If you plan to use the serger, I recommend testing it first by attaching a piece of entredeux to the serged rolled edge. Press the rolled hem away from the entredeux and make sure you can see the holes of the entredeux.
Each of the seam allowances of the main fabric that joins a lace strip should first be finished with the roll and whip. For the body pieces, I rolled and whipped the Dotted Swiss and China Silk as one. Once the fabric edge is rolled and whipped, join the lace piece by placing the lace and main fabric with right sides together, butting the edge of the entredeux or lace heading up against, but not over the rolled and whipped edge.
Again using the narrow zig zag, join the two pieces together. One swing of the needle goes over the lace heading or into the entredeux hole, and the other swing goes over the rolled and whipped edge. Press from the wrong side and then press from the right side pressing the small seam away from the lace and making sure that the holes of the entredeux show.
To gather the sleeves, stitch one line of basting thread 1/8” from the edge between the dot and edge as instructed in the pattern. Use regular weight (60) thread for this. Then roll and whip the entire edge with the 80 weight encasing the basting thread. Find the bobbin thread of the basting thread and pull it to gather the edge.

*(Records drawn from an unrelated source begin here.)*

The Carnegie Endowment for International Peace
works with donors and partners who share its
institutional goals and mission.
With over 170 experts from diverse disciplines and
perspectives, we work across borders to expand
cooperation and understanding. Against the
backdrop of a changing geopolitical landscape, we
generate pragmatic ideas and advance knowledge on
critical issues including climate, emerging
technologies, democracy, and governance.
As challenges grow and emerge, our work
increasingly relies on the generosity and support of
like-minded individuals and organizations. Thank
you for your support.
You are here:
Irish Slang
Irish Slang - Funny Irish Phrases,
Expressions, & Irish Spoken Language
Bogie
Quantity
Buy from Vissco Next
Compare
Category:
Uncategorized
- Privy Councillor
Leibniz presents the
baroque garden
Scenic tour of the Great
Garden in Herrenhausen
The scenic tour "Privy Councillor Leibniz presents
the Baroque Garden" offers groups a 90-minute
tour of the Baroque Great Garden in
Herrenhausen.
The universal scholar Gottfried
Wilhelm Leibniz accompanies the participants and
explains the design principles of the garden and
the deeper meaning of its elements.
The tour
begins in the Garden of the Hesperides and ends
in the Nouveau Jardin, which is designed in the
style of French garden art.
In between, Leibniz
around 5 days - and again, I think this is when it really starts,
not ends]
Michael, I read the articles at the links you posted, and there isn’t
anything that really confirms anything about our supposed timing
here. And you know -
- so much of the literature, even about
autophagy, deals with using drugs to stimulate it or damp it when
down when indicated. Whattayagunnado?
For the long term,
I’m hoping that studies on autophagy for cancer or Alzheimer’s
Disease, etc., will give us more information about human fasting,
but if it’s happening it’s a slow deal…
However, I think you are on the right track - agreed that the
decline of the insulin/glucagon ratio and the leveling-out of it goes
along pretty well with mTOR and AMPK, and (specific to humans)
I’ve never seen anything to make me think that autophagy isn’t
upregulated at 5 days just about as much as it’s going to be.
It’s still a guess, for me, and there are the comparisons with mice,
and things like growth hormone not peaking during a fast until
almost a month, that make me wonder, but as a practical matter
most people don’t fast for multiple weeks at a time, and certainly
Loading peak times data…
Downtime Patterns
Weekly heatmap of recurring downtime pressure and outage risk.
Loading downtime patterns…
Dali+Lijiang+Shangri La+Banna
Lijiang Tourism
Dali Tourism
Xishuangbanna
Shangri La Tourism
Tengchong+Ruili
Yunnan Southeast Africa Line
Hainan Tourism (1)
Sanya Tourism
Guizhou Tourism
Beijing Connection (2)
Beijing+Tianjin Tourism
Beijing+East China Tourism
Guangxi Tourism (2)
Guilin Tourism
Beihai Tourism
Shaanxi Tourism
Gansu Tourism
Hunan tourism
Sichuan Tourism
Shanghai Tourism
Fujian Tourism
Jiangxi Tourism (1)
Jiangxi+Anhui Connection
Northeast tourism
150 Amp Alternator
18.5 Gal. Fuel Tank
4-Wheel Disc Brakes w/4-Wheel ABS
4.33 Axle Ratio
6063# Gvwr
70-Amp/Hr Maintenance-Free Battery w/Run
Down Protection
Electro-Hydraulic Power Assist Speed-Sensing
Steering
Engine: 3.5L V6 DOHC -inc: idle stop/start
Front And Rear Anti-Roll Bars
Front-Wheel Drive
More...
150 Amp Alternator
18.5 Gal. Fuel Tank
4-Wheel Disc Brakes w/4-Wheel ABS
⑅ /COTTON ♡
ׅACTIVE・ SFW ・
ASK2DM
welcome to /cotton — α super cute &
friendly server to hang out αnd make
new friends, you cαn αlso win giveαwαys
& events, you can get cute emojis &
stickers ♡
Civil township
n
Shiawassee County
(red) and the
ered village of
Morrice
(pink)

When sewing the blouse together, and a lace strip is seamed to another lace strip, pin each lace heading to its corresponding lace heading at the seam line, and entredeux holes to entredeux holes. Baste together, making sure everything lines up, then sew the seam.
The rolled hem setting on the serger is perfect for this! If you don’t have a serger, use French seams.
Heirloom sewing isn’t quick, but it isn’t difficult and its techniques are so useful in a variety of sewing applications. A wonderful resource for heirloom methods is “Precise and Professional” by Lyn Weeks. The book is unfortunately out of print now, but is worth every penny if you can track down a copy. Lyn is an amazing teacher who has now returned to her native Australia. To our friends in Australia, if you have a chance, take a class from Lyn and tell her Lisa Hawkes sent you! And to everyone, I hope you try constructing your own heirloom tea blouse!
*To dye the entredeux, heat a cup of coffee to just below boiling. Immerse the entredeux in the coffee and let sit for an hour. Rinse and press the entredeux to set the color.
**To line the blouse, I simply cut a front body and back body piece from silk. I sewed the bust darts separately and then treated the two pieces as one.
***You can add lace edging to the sleeve and hem edges if you would like more lace. Simply roll and whip the hem edges and then apply the lace edging right sides together using that small zig zag!